6 insights to make your information AI-ready, with Accenture’s Teresa Tung


I sat down with Teresa Tung to be taught extra in regards to the altering nature of information and its worth to an AI technique.

AI success relies on a number of elements, however the important thing to innovation is the standard and accessibility of a company’s proprietary information. 

I sat down with Teresa Tung to debate the alternatives of proprietary information and why it’s so important to worth creation with AI. Tung is a researcher whose work spans breakthrough cloud applied sciences, together with the convergence of AI, information and computing capability. She’s a prolific inventor, holding over 225 patents and purposes. And as Accenture’s International Lead of Information Functionality, Tung leads the imaginative and prescient and technique that ensures the corporate is ready for ever-changing information developments.  

We mentioned a number of subjects, together with Teresa’s six insights.

Lastly, we concluded with Teresa’s Recommendation for enterprise leaders utilizing or inquisitive about AI 

Susan Etlinger (SE): In your latest article, “The brand new information necessities,” you laid out the notion that proprietary information is a corporation’s aggressive benefit. Would you elaborate?  

Teresa Tung (TT): Till now, information has been handled as a undertaking. When new insights are wanted, it could possibly take months to supply the info, entry it, analyze it, and publish insights. If these insights spur new questions, that course of should be repeated. And if the info workforce has bandwidth limitations or funds constraints, much more time is required. 

“As an alternative of treating it as a undertaking—an afterthought—proprietary information ought to be handled as a core aggressive benefit.”
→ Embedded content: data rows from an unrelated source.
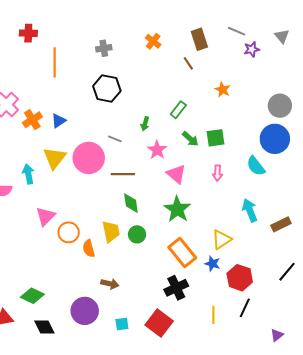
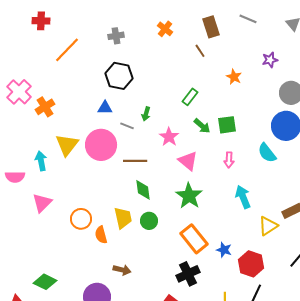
purple star: (252, 49) -> (270, 60), moved
orange line: (55, 62) -> (67, 50), turned 44
blue triangle: (59, 121) -> (105, 108), moved, turned 35
green arrow: (145, 124) -> (146, 114), moved
cyan arrow: (250, 210) -> (243, 197), moved
pink triangle: (45, 216) -> (42, 203), moved
yellow triangle: (222, 239) -> (268, 226), moved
Generative AI fashions are pre-trained on an present corpus of internet-scale information, which makes it straightforward to start on day one. However they don’t know your enterprise, individuals, merchandise or processes and, with out that proprietary information, fashions will ship the identical outcomes to you as they do your rivals.   

Corporations make investments day-after-day in merchandise primarily based solely on their alternative. We all know the chance of information and AI—improved determination making, decreased threat, new paths to monetization—so shouldn’t we take into consideration investing in information equally? 
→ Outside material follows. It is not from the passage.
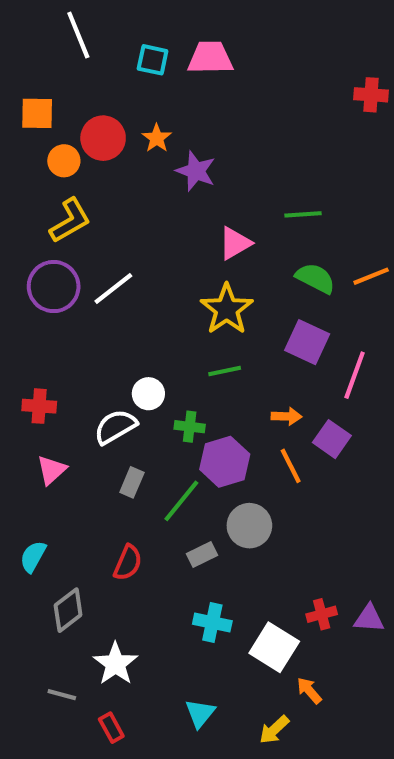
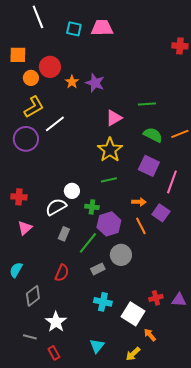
orange star: (157, 138) -> (72, 82), moved
white line: (113, 289) -> (55, 124), moved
SE: Since a lot of an organization’s proprietary data sits inside unstructured information, are you able to speak about its significance? 
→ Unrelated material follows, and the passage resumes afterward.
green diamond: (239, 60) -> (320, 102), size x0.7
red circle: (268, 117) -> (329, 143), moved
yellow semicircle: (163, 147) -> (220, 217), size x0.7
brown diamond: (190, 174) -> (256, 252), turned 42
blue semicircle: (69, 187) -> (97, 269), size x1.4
TT: Sure, most companies run on structured information—information in tabular kind. However most information is unstructured. From voice messages to pictures to video, unstructured information is excessive constancy. It captures nuance. Right here’s an instance: if a buyer calls buyer assist and leaves a product evaluate, that information may very well be extracted by its parts and transferred to a desk. However with out nuanced inputs just like the buyer’s tone of voice and even curse phrases, there isn’t an entire and correct image of that transaction.  

Unstructured information has traditionally been difficult to work with, however generative AI excels at it. It truly wants unstructured information’s wealthy context to be educated. It’s so necessary within the age of generative AI. 

SE: We hear loads about artificial information nowadays. How do you concentrate on it? 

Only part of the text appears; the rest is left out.